*** Opening of Data records ***

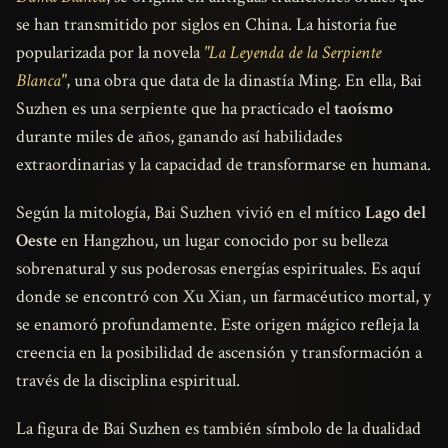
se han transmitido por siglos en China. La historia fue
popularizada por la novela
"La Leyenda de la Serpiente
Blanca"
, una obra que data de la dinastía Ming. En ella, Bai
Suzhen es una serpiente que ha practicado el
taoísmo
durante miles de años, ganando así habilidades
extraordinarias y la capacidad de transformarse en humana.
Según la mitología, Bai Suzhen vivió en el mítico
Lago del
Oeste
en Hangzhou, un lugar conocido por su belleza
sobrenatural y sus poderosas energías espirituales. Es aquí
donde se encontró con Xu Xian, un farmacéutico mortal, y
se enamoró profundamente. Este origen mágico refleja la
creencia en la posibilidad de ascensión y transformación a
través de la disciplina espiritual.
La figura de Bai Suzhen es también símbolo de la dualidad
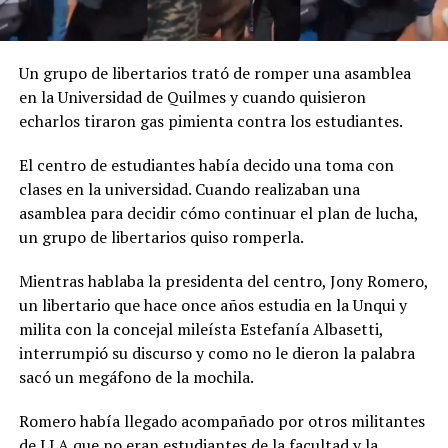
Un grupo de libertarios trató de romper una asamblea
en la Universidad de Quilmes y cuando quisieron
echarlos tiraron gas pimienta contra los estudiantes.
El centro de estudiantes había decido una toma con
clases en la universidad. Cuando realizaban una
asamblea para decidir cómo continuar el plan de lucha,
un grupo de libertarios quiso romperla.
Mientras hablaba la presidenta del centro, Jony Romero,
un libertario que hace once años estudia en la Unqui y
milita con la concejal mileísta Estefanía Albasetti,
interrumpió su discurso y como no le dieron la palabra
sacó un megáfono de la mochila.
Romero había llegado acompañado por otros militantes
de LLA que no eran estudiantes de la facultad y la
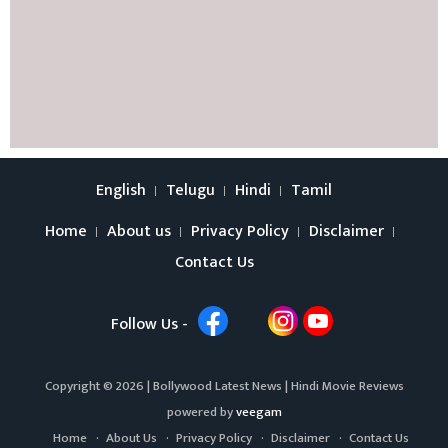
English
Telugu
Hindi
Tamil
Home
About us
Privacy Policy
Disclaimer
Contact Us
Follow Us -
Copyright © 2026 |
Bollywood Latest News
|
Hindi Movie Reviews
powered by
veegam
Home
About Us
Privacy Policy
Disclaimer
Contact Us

*** Close of Data records ***
*** Opening of Data records ***

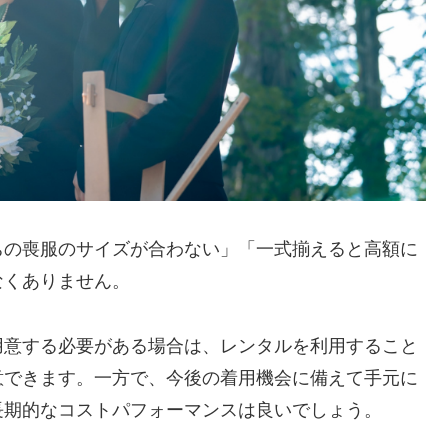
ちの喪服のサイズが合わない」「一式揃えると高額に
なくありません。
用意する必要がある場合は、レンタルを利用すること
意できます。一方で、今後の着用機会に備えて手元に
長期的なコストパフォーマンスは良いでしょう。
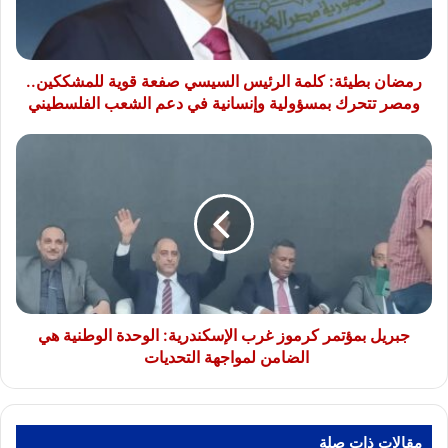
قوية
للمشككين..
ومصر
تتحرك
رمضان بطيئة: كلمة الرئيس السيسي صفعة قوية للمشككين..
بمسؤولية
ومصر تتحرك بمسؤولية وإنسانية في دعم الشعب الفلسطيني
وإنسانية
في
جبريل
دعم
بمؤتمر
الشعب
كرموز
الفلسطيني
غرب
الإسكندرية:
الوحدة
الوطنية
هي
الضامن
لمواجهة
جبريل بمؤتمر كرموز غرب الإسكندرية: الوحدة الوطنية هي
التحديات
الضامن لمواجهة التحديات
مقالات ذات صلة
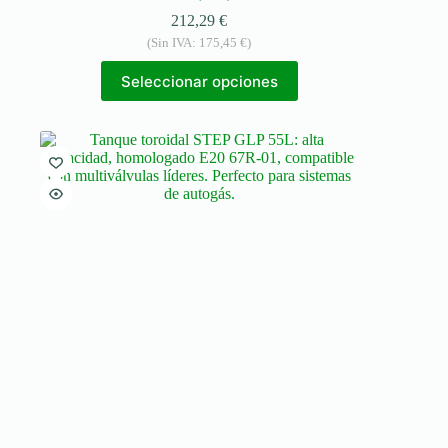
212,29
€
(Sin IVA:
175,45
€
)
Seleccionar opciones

*** Close of Data records ***

_What the task requires:_
In the data above, start at the line that has "se han transmitido", stop after the line that has "durante miles de", and print every line in between exactly as it stands.

_Answer to this task:_
se han transmitido por siglos en China. La historia fue
popularizada por la novela
"La Leyenda de la Serpiente
Blanca"
, una obra que data de la dinastía Ming. En ella, Bai
Suzhen es una serpiente que ha practicado el
taoísmo
durante miles de años, ganando así habilidades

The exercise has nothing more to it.